Two projects awarded QSE Collaborative Research Fellowships

As part of its goal of fostering scientific research in the domain of quantum science and engineering, the QSE Center at EPFL has awarded its inaugural edition of QSE Collaborative Research Fellowships to two outstanding research projects in the field of quantum.The fellows will work on research projects that explicitly need a cross-expertise approach and that are high risk/high gain in nature.

The two awarded projects are ‘Cryo-compatible integrated control hardware for NV-Based quantum sensors' from Christophe Galland and Giovanni Boero, and from ‘Many-body neural simulations of quantum materials’ Gisueppe Carleo and Nicola Marzari.

The project ‘Cryo-compatible integrated control hardware for NV-Based quantum sensors' aims at democratizing quantum sensing in challenging environments by developing microchips that locally generate coherent microwave control signals necessary for their operation.

Most quantum technologies rely on our ability to coherently control individual quantum systems (such as nitrogen-vacancy centers in diamond) through classical electromagnetic fields, such as microwaves oscillating at few GHz. Nitrogen-vacancy (NV) centers in diamond are a promising instance having various applications in nanoscale sensing and quantum computing. The generation, amplification and delivery of coherent microwaves to NV centers become daunting engineering challenges when the application requires tight integration, cryogenic operation, low power consumption, low cost, etc.

In this project, the QSE Research Fellow will develop a microchip technology that addresses all these challenges and broadens the application range of NV centers and other solid-state quantum systems. Building on Dr. Boero’s expertise in cryo-compatible microwave integrated circuits, the QSE Fellow will design new chips fitting on a 5-cent coin that take over the functions of several bulky lab instruments. The chips will synthesize and deliver coherent microwave signals directly at the location where NV centers are deployed, reducing complexity, footprint, power consumption and parasitic losses and interferences. The new devices will be tested and implemented in quantum sensing protocols in Prof. Galland’s group, where diamond photonic integrated circuits are being developed to optimally deliver laser light to NV centers and collect their fluorescence. This QSE Collaborative Research Fellowship will enable the initialization, manipulation and read-out of spin quantum states in diamond with an unprecedented level of integration.

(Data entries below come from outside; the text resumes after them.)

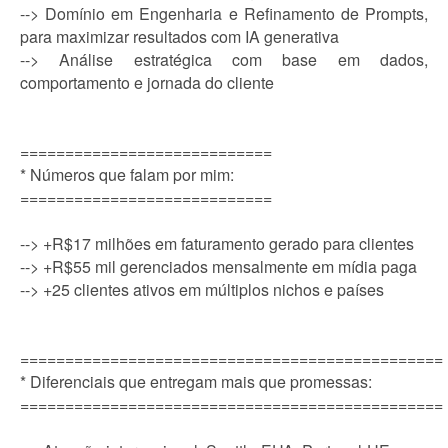
--> Domínio em Engenharia e Refinamento de Prompts,
para maximizar resultados com IA generativa
--> Análise estratégica com base em dados,
comportamento e jornada do cliente
============================
* Números que falam por mim:
============================
--> +R$17 milhões em faturamento gerado para clientes
--> +R$55 mil gerenciados mensalmente em mídia paga
--> +25 clientes ativos em múltiplos nichos e países
===============================================
* Diferenciais que entregam mais que promessas:
===============================================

The project ‘Many-body neural simulations of quantum materials’ will focus on materials giving rise to complex and possibly entangled magnetic states of great relevance in information and- communication technologies, both for spintronics and memory applications, or as future platforms for quantum computing. Quantum materials represent one of the most exciting frontiers for condensed-matter physics and materials science. These materials exhibit phenomena that cannot be understood with established models, making understanding and predicting their properties an intrinsically challenging task. TThe project will build on collaboration between Carleo’s (CQSL) and Marzari’s (THEOS) groups – the latter using state-of-the-art electronic-structure methods to determine the spin Hamiltonians of the materials at hand, and the former using state-of-the-art machine learning approaches to study quantum phenomena on quantum computers.